私は、デイビッドに送ったメールに、希望を乗せて、日本人は素晴らしかった、悪くなかったと言って欲しかったのだと思う。

受け取ったメールを見て、私は混乱した。日本人は悪かったと言い、マッカーサーが私たち戦後の日本人のstepfatherだと言われたことに、悪意というか、わかってないというか、反感を持った。でも、デイビッドは、私のことをとても大切にしてくれる。だから、彼には悪意はないはず。だから尚更混乱した。

明治維新を少しずつ理解し、その背後にあった事、そこから他国との戦争が続く時代になった事、その後ろにアヘンがあったこと。その上での満洲。

GQHだけが私たちを洗脳したんじゃない。日本には大義があったとか、日露戦争で勝ったとか。そういうことも、私たちは幾重にも重なる情報が被り、巧妙に教えられてたと思う。知ったつもりになっていたと思う。

今朝、今も見返す事ができないメールのことを考えながら、デイビッドの愛を感じた。

きっと、彼から見たら自分の子供や孫のような年頃の、日本の子供に、どう言葉を書くのか何度も考えたんじゃないかと思う。その後、デイビッドに会いにカルフォルニアのサンディエゴに行くんだけど、彼は、私をとても大切にしてくれた。私を空港に迎えにきてくれ、痴呆になった奥さんをやさしくケアしながら、私の身の回りのことをやってくれた。

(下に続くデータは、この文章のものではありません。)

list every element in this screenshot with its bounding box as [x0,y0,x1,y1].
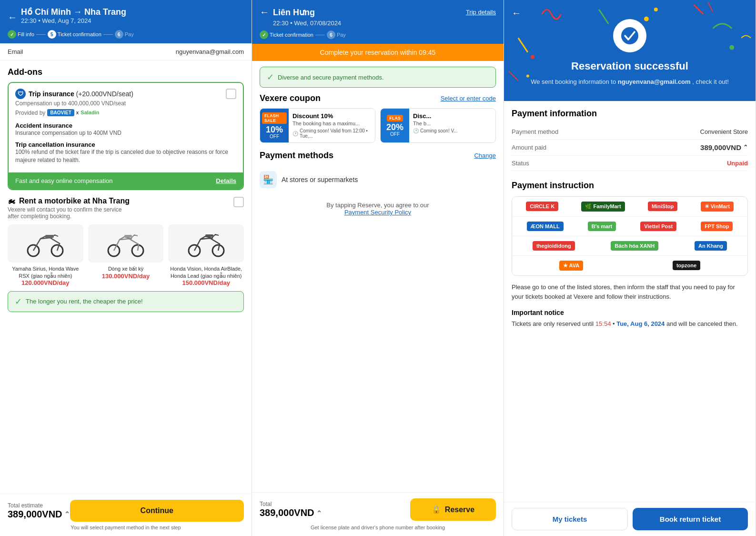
motorbike-checkbox[interactable] [233,197,244,207]
ava-badge: ★ AVA [559,261,583,271]
instruction-text: Please go to one of the listed stores, t… [512,283,748,303]
step2-ticket: ✓ Ticket confirmation [260,30,313,39]
ministop-label: MiniStop [652,203,674,209]
svg-rect-8 [205,234,213,237]
policy-text: By tapping Reserve, you agree to our Pay… [260,194,496,223]
continue-button[interactable]: Continue [70,500,244,522]
insurance-providers: Provided by BAOVIET x Saladin [15,109,226,116]
coupon-card-1[interactable]: FLASH SALE 10% OFF Discount 10% The book… [260,108,375,143]
coupon-select-link[interactable]: Select or enter code [441,95,496,102]
panel2-back-icon[interactable]: ← [260,7,269,18]
bike-image-2 [88,224,164,263]
policy-link[interactable]: Payment Security Policy [344,209,411,216]
store-logos-grid: CIRCLE K 🌿 FamilyMart MiniStop ☀ VinMart [512,196,748,276]
coupon-valid-1: 🕐 Coming soon! Valid from 12:00 • Tue,..… [292,128,371,139]
bike-price-2: 130.000VND/day [88,273,164,280]
bike-price-3: 150.000VND/day [168,279,244,286]
panel3-back-icon[interactable]: ← [512,8,521,19]
trip-details-link[interactable]: Trip details [466,9,496,16]
email-row: Email nguyenvana@gmail.com [0,43,252,61]
panel1-footer: Total estimate 389,000VND ⌃ Continue You… [0,494,252,536]
step2-ticket-circle: ✓ [260,30,268,39]
familymart-label: 🌿 FamilyMart [585,203,621,210]
p2-total-amount: 389,000VND ⌃ [260,507,322,518]
change-payment-link[interactable]: Change [474,152,496,159]
step-fill-info-circle: ✓ [8,30,16,39]
ministop-badge: MiniStop [648,202,677,211]
footer-top: Total estimate 389,000VND ⌃ Continue [8,500,244,522]
coupon-left-2: FLAS 20% OFF [381,109,409,142]
store-row-3: thegioididong Bách hóa XANH An Khang [512,236,747,256]
coupon-grid: FLASH SALE 10% OFF Discount 10% The book… [260,108,496,143]
cancellation-insurance-feature: Trip cancellation insurance 100% refund … [15,141,236,164]
time-highlight: 15:54 [595,320,611,327]
provided-by-label: Provided by [15,110,45,116]
success-description: We sent booking information to nguyenvan… [514,77,746,87]
payment-instruction-section: Payment instruction CIRCLE K 🌿 FamilyMar… [512,181,748,329]
coupon-discount-1: 10% [266,125,283,134]
footer-note: You will select payment method in the ne… [8,525,244,530]
amount-paid-label: Amount paid [512,144,546,151]
panel2-content: Vexere coupon Select or enter code FLASH… [252,93,504,492]
panel1-content: Add-ons 🛡 Trip insurance (+20.000VND/sea… [0,61,252,494]
store-icon: 🏪 [260,171,277,188]
amount-chevron-icon: ⌃ [743,144,748,151]
reserve-button[interactable]: 🔒 Reserve [410,498,496,521]
step-ticket-confirmation: 5 Ticket confirmation [48,30,101,39]
insurance-checkbox[interactable] [226,89,236,99]
insurance-card: 🛡 Trip insurance (+20.000VND/seat) Compe… [8,82,244,190]
reserve-lock-icon: 🔒 [432,505,441,514]
coupon-left-1: FLASH SALE 10% OFF [260,109,289,142]
store-row-4: ★ AVA topzone [512,256,747,275]
ankhang-badge: An Khang [695,241,727,251]
bike-svg-2 [104,229,147,258]
provider-x: x [76,110,79,115]
panel-success: ← Reservation successful We sent booking… [504,0,756,536]
circle-k-label: CIRCLE K [530,203,554,209]
bike-svg-3 [185,229,228,258]
vinmart-label: ☀ VinMart [705,203,730,210]
insurance-footer-text: Fast and easy online compensation [15,177,113,184]
insurance-footer: Fast and easy online compensation Detail… [9,172,243,189]
step-line-1 [36,34,46,35]
my-tickets-button[interactable]: My tickets [512,508,628,530]
book-return-button[interactable]: Book return ticket [633,508,748,530]
store-row-2: ÆON MALL B's mart Viettel Post FPT Shop [512,217,747,236]
insurance-desc: Compensation up to 400,000,000 VND/seat [15,100,226,107]
header-top-row: ← Liên Hưng Trip details [260,7,496,18]
step-pay: 6 Pay [115,30,134,39]
bike-item-2: Dòng xe bất kỳ 130.000VND/day [88,224,164,286]
coupon-card-2[interactable]: FLAS 20% OFF Disc... The b... 🕐 Coming s… [380,108,496,143]
coupon-right-2: Disc... The b... 🕐 Coming soon! V... [409,109,495,142]
familymart-badge: 🌿 FamilyMart [581,202,625,212]
cancellation-desc: 100% refund of the ticket fare if the tr… [15,148,236,164]
motorbike-header: 🏍 Rent a motorbike at Nha Trang Vexere w… [8,197,244,220]
insurance-details-link[interactable]: Details [216,177,236,184]
coupon-right-1: Discount 10% The booking has a maximu...… [289,109,375,142]
motorbike-desc: Vexere will contact you to confirm the s… [8,206,131,220]
insurance-price: (+20.000VND/seat) [76,90,133,98]
tgdd-badge: thegioididong [533,241,575,251]
svg-line-12 [694,5,703,14]
back-arrow-icon[interactable]: ← [8,12,17,23]
success-header: ← Reservation successful We sent booking… [504,0,756,101]
step-ticket-label: Ticket confirmation [58,31,101,37]
step-line-2 [103,34,113,35]
coupon-discount-2: 20% [386,123,403,131]
svg-point-11 [654,8,658,11]
panel2-date: 22:30 • Wed, 07/08/2024 [273,20,496,27]
step2-pay-label: Pay [337,32,346,38]
panel2-footer: Total 389,000VND ⌃ 🔒 Reserve Get license… [252,492,504,536]
promo-text: The longer you rent, the cheaper the pri… [26,298,143,305]
panel2-route: Liên Hưng [273,7,315,18]
tgdd-label: thegioididong [536,243,571,249]
topzone-badge: topzone [673,261,700,270]
shield-icon: 🛡 [15,89,26,99]
success-desc-prefix: We sent booking information to [531,78,616,85]
payment-methods-title: Payment methods [260,151,333,161]
step-pay-label: Pay [125,31,134,37]
bike-svg-1 [24,229,67,258]
bike-grid: Yamaha Sirius, Honda Wave RSX (giao ngẫu… [8,224,244,286]
panel-addons: ← Hồ Chí Minh → Nha Trang 22:30 • Wed, A… [0,0,252,536]
email-label: Email [8,48,23,55]
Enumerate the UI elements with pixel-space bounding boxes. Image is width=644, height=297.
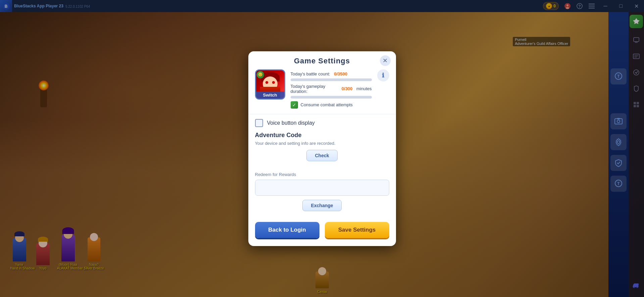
consume-combat-label: Consume combat attempts bbox=[301, 102, 353, 107]
save-settings-button[interactable]: Save Settings bbox=[325, 222, 389, 238]
redeem-label: Redeem for Rewards bbox=[255, 172, 389, 177]
battle-count-bar bbox=[291, 78, 372, 81]
modal-top-section: 😊 Switch Today's battle count: 0/3500 To… bbox=[248, 69, 396, 114]
battle-count-label: Today's battle count: bbox=[291, 71, 330, 76]
redeem-input[interactable] bbox=[255, 180, 389, 196]
adventure-code-title: Adventure Code bbox=[255, 132, 389, 139]
redeem-section: Redeem for Rewards Exchange bbox=[248, 172, 396, 217]
gameplay-duration-value: 0/300 bbox=[342, 86, 353, 91]
modal-close-button[interactable]: ✕ bbox=[380, 55, 391, 66]
avatar-label: Switch bbox=[256, 92, 284, 99]
adventure-code-desc: Your device and setting info are recorde… bbox=[255, 141, 389, 146]
modal-header: Game Settings ✕ bbox=[248, 51, 396, 69]
stats-area: Today's battle count: 0/3500 Today's gam… bbox=[291, 69, 372, 109]
voice-label: Voice button display bbox=[267, 120, 315, 126]
voice-checkbox[interactable] bbox=[255, 119, 263, 127]
consume-combat-row: ✓ Consume combat attempts bbox=[291, 101, 372, 109]
gameplay-duration-bar bbox=[291, 96, 372, 99]
exchange-button[interactable]: Exchange bbox=[302, 200, 341, 211]
avatar-eye-left bbox=[265, 81, 268, 84]
voice-section: Voice button display bbox=[248, 114, 396, 132]
info-button[interactable]: ℹ bbox=[377, 69, 389, 81]
check-button[interactable]: Check bbox=[306, 150, 337, 161]
gameplay-duration-label: Today's gameplay duration: bbox=[291, 84, 338, 94]
battle-count-row: Today's battle count: 0/3500 bbox=[291, 71, 372, 76]
consume-check-icon: ✓ bbox=[291, 101, 298, 109]
gameplay-duration-unit: minutes bbox=[356, 86, 372, 91]
avatar-badge-icon: 😊 bbox=[257, 71, 264, 78]
gameplay-duration-row: Today's gameplay duration: 0/300 minutes bbox=[291, 84, 372, 94]
back-to-login-button[interactable]: Back to Login bbox=[255, 222, 319, 238]
battle-count-value: 0/3500 bbox=[334, 71, 347, 76]
game-settings-modal: Game Settings ✕ bbox=[248, 51, 396, 246]
avatar-eye-right bbox=[272, 81, 275, 84]
modal-footer: Back to Login Save Settings bbox=[248, 217, 396, 238]
modal-overlay: Game Settings ✕ bbox=[0, 0, 644, 297]
adventure-code-section: Adventure Code Your device and setting i… bbox=[248, 132, 396, 172]
avatar-container: 😊 Switch bbox=[255, 69, 285, 100]
modal-title: Game Settings bbox=[255, 57, 389, 65]
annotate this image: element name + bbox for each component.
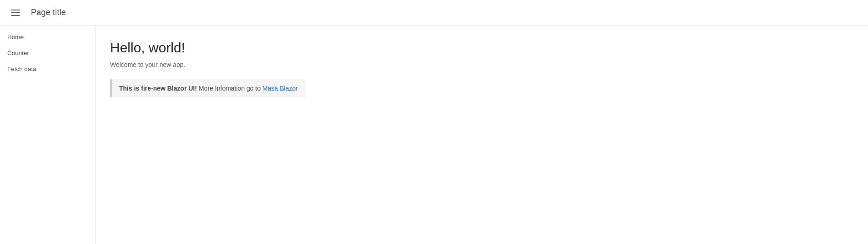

家の中は見事なまでに整頓されて、デコレイトされていた。今この写真をアップして気づいたんだけど、壁にかかっている絵は日本のものだ。

朝、イングリッシュマフィンにストロベリーのヨーグルトをあえたものを乗せたものを作ってくれた。

メモリアルデイの日だった。朝、メモリアルデイ式典に行き、その後、私は、退役軍人たちが集うバーに連れて行ってもらった。

ショーケースに「Army Daughter」のワッペンがついたかわいいキャップがあった。

「デイビッド、これが欲しい!」

デイビッドは買ってくれた。

「ねぇ、これ、Adoptedって書いてくれない?だって、私、本当のArmy dauterじゃないから」。養子縁組をしたという意味。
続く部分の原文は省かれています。